Category Archives: Centers for Disease Control (CDC)

Crazy new CDC vaccination guidelines – and the West Coast Health Alliance’s 2025-2026 Guidelines

Important for public to easily find current safe recommendations on vaccines

Roger Straw, The Benicia Independent

First note that today’s new CDC vaccination guidelines are based on misinformation and poor science. Second, know that our four West Coast states, California, Oregon, Washington and Hawaii formed a WEST COAST HEALTH ALLIANCE (WCHA) which will offer clearer, safer guidelines based on real science.

Then note that the West Coast Health Alliance was announced over a month ago, but still seems to have no website. It’s recommendations are hard to find.

I was pleased that the tv news this morning carried an interview with Dr. Gupta, who showed a WCHA graphic,  “2025-2026 RESPIRATORY VIRUS SEASON IMMUNIZATION RECOMMENDATIONS” After an extensive online search, I found the chart on the Washington State Governor’s website (see below).

Click image to enlarge – or click here for PDF version.

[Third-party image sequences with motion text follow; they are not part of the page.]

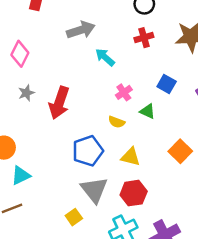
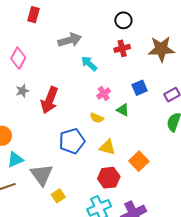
blue square: (167, 84) -> (140, 88), turned 35
orange square: (180, 151) -> (139, 161), moved
gray triangle: (94, 190) -> (42, 175), moved

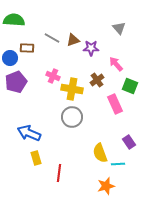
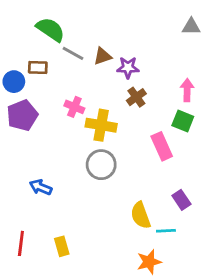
green semicircle: (14, 20) -> (50, 29), moved, turned 30
gray triangle: (119, 28) -> (191, 27), moved, turned -48
pink arrow: (116, 64) -> (187, 90), moved, turned 42
brown cross: (97, 80) -> (136, 97), moved
blue arrow: (29, 133) -> (41, 187), size x0.7
yellow rectangle: (36, 158) -> (62, 246), moved
red line: (59, 173) -> (21, 243), moved

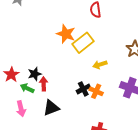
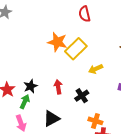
red arrow: (44, 84) -> (58, 87), moved
green arrow: (27, 88) -> (25, 102), turned 96
orange cross: (96, 91) -> (95, 121), moved

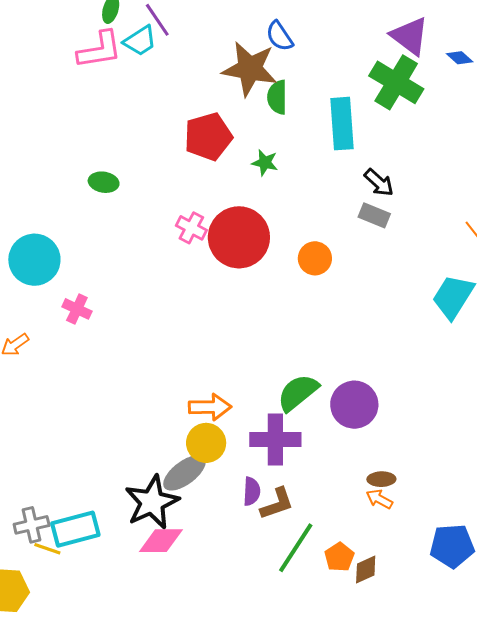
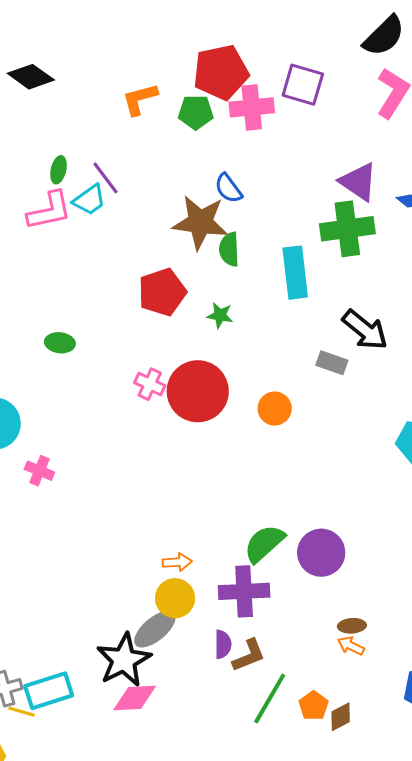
green cross: (396, 82) -> (347, 229), turned -36
black arrow: (379, 183) -> (365, 330), moved, size x1.5
orange arrow: (210, 407) -> (177, 562), size x0.7

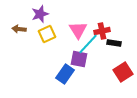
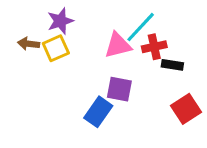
pink triangle: (78, 30) -> (118, 45), turned 48
yellow square: (47, 34) -> (56, 48), moved
cyan line: (88, 44) -> (141, 27), moved

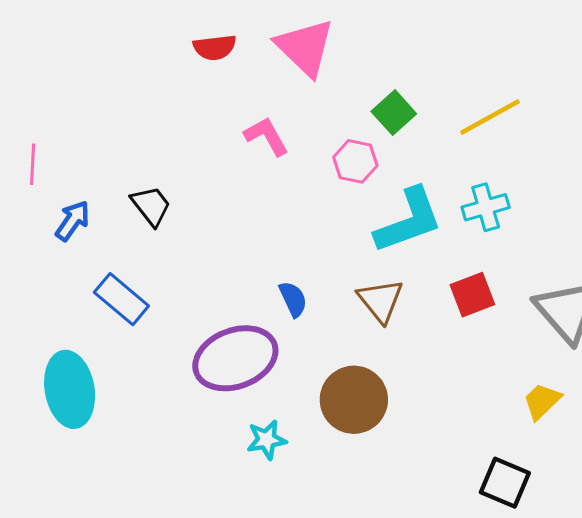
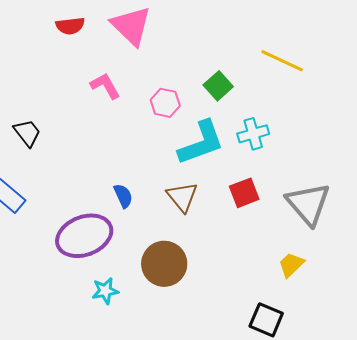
green square: (394, 113) -> (218, 86), moved
yellow line: (490, 117) -> (282, 61), moved, turned 54

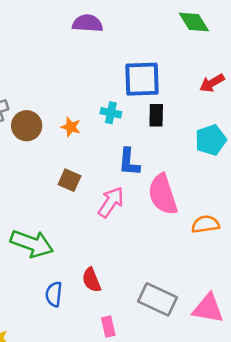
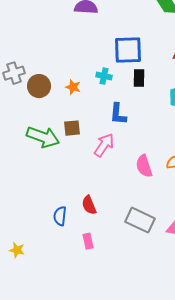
brown square: (69, 180) -> (72, 128), turned -30
pink semicircle: (163, 194) -> (144, 166), moved, size x0.7
green arrow: (32, 244) -> (43, 137), moved
pink rectangle: (108, 327) -> (88, 241), moved

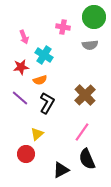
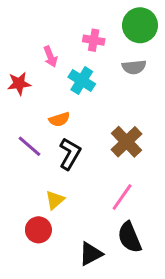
pink arrow: (24, 37) -> (50, 57), moved
cyan cross: (44, 55) -> (82, 81), moved
red star: (21, 67) -> (19, 84), moved

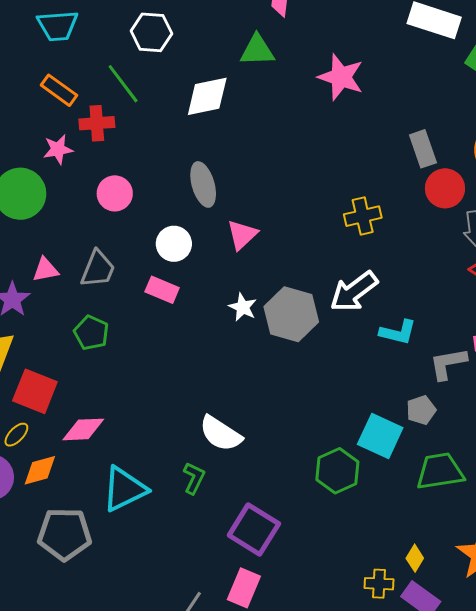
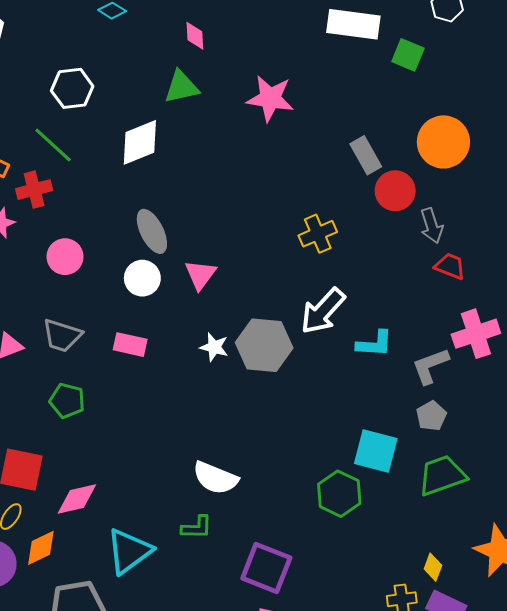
white circle: (174, 244) -> (142, 278), moved
gray trapezoid: (98, 269) -> (62, 336), turned 96
gray pentagon: (421, 410) -> (431, 416), moved
green L-shape: (194, 478) -> (197, 527), turned 76

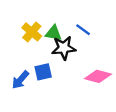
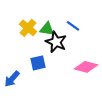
black star: (64, 48) -> (56, 42), turned 30
blue arrow: (20, 80) -> (12, 79), moved

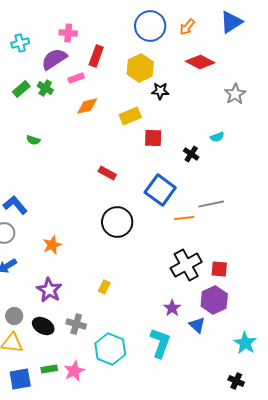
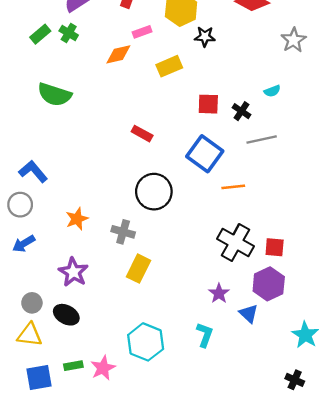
pink rectangle: (76, 78) -> (142, 32), moved
red square: (153, 138) -> (208, 104), moved
green semicircle: (33, 140) -> (54, 95), size x2.0
gray line: (211, 204) -> (262, 140), moved
black cross: (186, 265) -> (236, 243), turned -32
yellow rectangle: (104, 287) -> (138, 269), size x1.6
gray cross: (76, 324) -> (123, 232), moved
cyan L-shape: (160, 343) -> (205, 335), size x0.7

These recommendations need to be more widely distributed and made easier to find. Please download, copy, print, distribute! I wrote to all of my state and federal legislators encouraging a website and better distribution.

Roger Straw, The Benicia Independent


Previously on the BenIndy:

“In response to recent federal actions that have undermined the independence of the CDC and raised concerns about the politicization of science…”

Sept 3, 2025, By California Governor Gavin Newsom
[Note also on Sep 4: “Hawaii to join West Coast Health Alliance”]

What you need to know: In response to recent federal actions that have undermined the independence of the CDC and raised concerns about the politicization of science, California, Oregon, and Washington are beginning the process to provide evidence-based unified recommendations to their residents regarding who should receive immunizations and to help ensure the public has access and credible information for confidence in vaccine safety and efficacy.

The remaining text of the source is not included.